If a contract obliges one of the parties to carry out a task, which cannot be completed on time due to the pandemic, the court can temporarily suspend the implementation of the obligation. If the other party fears unusual damage due to the suspension, he may request termination of the contract.

In addition, the court also stressed the need to carefully assess the damages on a case-to-case basis, and that one or more experts should do the assessment. While assessing damages, it should be made clear what losses were incurred directly due to the pandemic and had nothing do to with seasonal upswing in certain activities.

The Supreme Court explained that a court is bound, when considering cases arising from contracts and obligations affected by the pandemic, not to apply penalty clause or fines in whole or in part — depending on the case.

In the event that a contract includes a clause of exemption from liability for one of the contracting parties when an emergency or force majeure occurs, the condition has no effect, and the party that breaches the obligation must provide evidence that the pandemic was the reason for the breach.
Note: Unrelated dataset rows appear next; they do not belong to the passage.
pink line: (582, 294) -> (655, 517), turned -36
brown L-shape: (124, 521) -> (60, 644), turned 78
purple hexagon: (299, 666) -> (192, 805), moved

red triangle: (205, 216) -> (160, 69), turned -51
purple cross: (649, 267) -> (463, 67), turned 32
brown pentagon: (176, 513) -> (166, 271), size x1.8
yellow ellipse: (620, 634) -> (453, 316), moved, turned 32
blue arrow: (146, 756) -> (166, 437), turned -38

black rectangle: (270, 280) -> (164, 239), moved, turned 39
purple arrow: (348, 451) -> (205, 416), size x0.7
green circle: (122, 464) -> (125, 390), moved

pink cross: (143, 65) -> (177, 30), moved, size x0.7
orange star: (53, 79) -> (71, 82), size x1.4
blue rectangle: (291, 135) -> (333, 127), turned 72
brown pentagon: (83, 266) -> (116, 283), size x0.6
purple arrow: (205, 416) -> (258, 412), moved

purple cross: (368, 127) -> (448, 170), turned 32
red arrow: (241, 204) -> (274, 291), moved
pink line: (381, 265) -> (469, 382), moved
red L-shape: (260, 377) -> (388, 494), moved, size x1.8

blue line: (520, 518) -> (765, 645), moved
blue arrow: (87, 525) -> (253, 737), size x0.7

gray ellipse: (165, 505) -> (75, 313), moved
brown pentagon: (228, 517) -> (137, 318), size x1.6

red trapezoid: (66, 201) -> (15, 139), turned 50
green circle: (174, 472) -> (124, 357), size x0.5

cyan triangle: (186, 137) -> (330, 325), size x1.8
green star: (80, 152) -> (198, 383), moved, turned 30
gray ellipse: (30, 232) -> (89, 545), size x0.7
The affected contracts that are not covered by the provisions of this principle shall be subject to the legal and statutory litigation principles, said the court.

Commenting on the decision, Talal Albotty, the regional director of the Central Region, Salama Insurance Co., said there is a type of insurance called “suspension of operations” because of continuous epidemics, and falls under property insurance.
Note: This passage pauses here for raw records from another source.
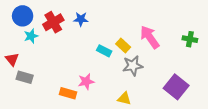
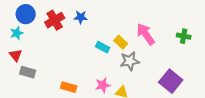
cyan star: (31, 36) -> (17, 33), moved
pink star: (86, 82) -> (103, 85), moved

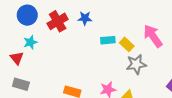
cyan star: (17, 33) -> (30, 42), moved
cyan rectangle: (103, 47) -> (108, 40), moved, turned -32
gray rectangle: (28, 72) -> (21, 84), moved

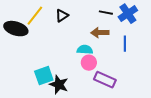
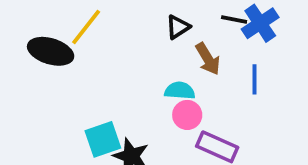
black line: (106, 13) -> (234, 19), moved
black triangle: (62, 16) -> (178, 27), moved
brown arrow: (100, 33) -> (208, 59), turned -120

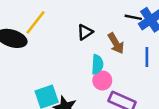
black triangle: (178, 27) -> (85, 32), moved
cyan semicircle: (180, 91) -> (97, 64), turned 90

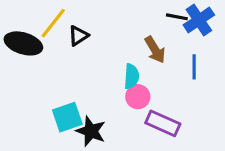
black triangle: (85, 32) -> (78, 36), moved

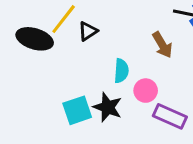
cyan semicircle: (132, 76) -> (121, 71), moved
black star: (91, 131) -> (108, 107), moved

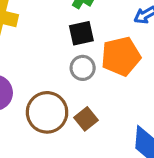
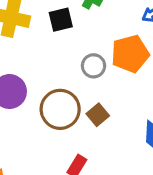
black square: (81, 33) -> (61, 20), moved

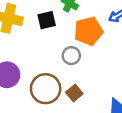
orange pentagon: (130, 54) -> (89, 31), moved

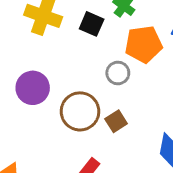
black square: (47, 20) -> (92, 24), turned 30

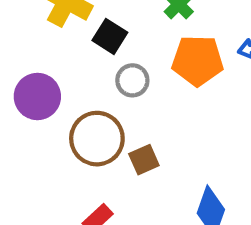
black square: (92, 24) -> (110, 36), moved
gray circle: (118, 73) -> (132, 80), moved

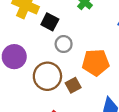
orange pentagon: (198, 61) -> (96, 62), moved

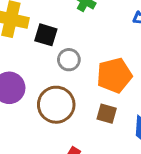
brown square: (73, 85) -> (107, 114), moved, turned -35

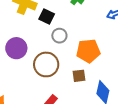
brown square: (107, 114) -> (79, 76), turned -32

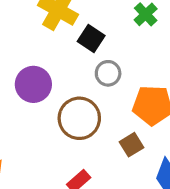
brown square: (79, 76) -> (131, 145), turned -32

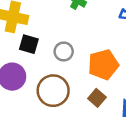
black square: (91, 39) -> (29, 44), moved

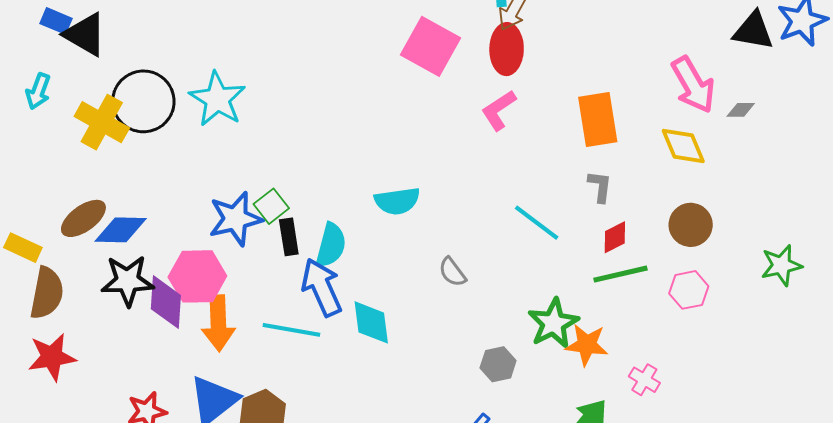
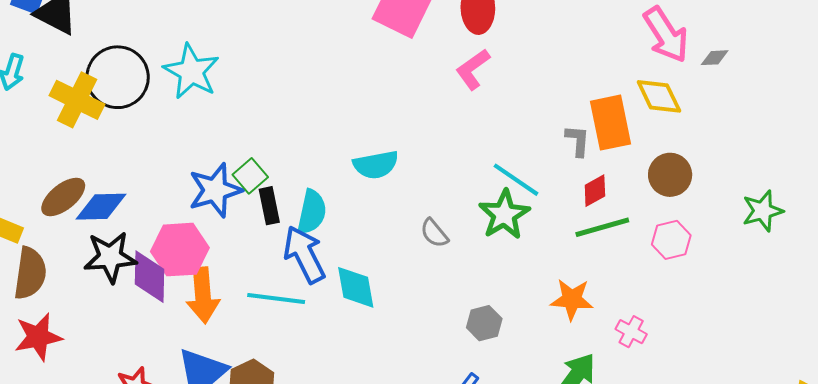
orange rectangle: (598, 119) -> (611, 123), moved
green star: (553, 323) -> (504, 215), moved

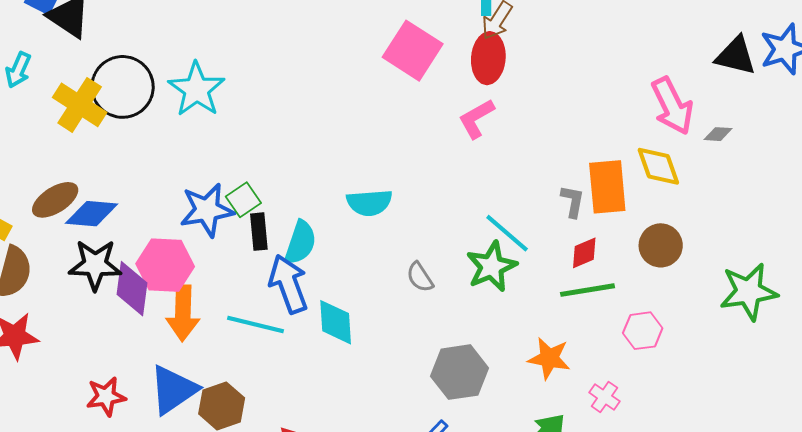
green star: (763, 211) -> (749, 292), size x1.4
pink hexagon: (671, 240) -> (643, 331), moved
gray hexagon: (484, 323) -> (459, 372), size x1.6

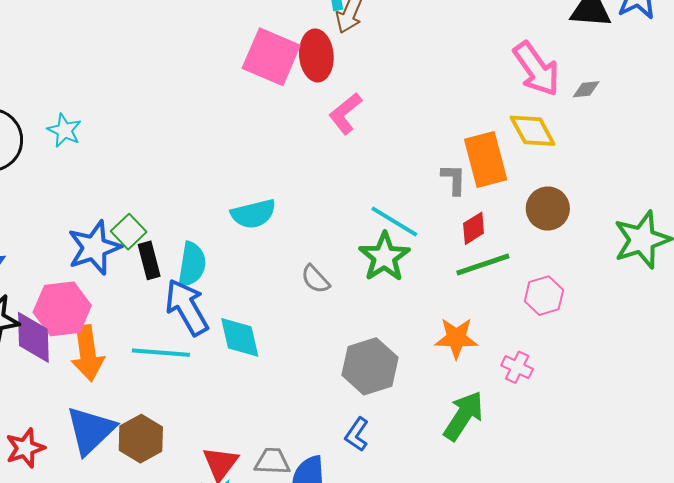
red ellipse: (488, 58) -> (316, 55), moved
cyan star: (197, 89) -> (64, 130), size x0.6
“This type of insurance can be found in European countries and some Asian countries but it is not applicable in Saudi Arabia,” he told Arab News. “The insurance against projects does not exist because when the project stops, insurance stops.”

Regarding the rise in prices of commodities, or the increase in prices because of pandemics and suspension of imports, a condition must be added stating that the value of property or project must increase by 10-25 percent, he added.

“Now most reinsurance companies around the world stopped offering insurance related to pandemics and contagious diseases in most countries, including COVID-19, because their impact was huge and the companies sustained huge losses,” he said.

Saudi lawyer Reem Alajmi said the resolution aims to treat and remedy the losses incurred by parties to the contract in terms of obligations.

“The parties could not fulfil their obligations because of a lack of sufficient resources or suspension of working hours during the pandemic. Fulfilling the obligation fully or partially was difficult because COVID-19 pandemic was a force majeure,” she told Arab News.

According to Alajmi, the effects or damage caused by the pandemic must not be covered by other laws. “Proving the occurrence of damage is the responsibility of the plaintiff and the defendant based on evidence submitted to the court,” she added. “The contracts and obligations are amended accordingly.”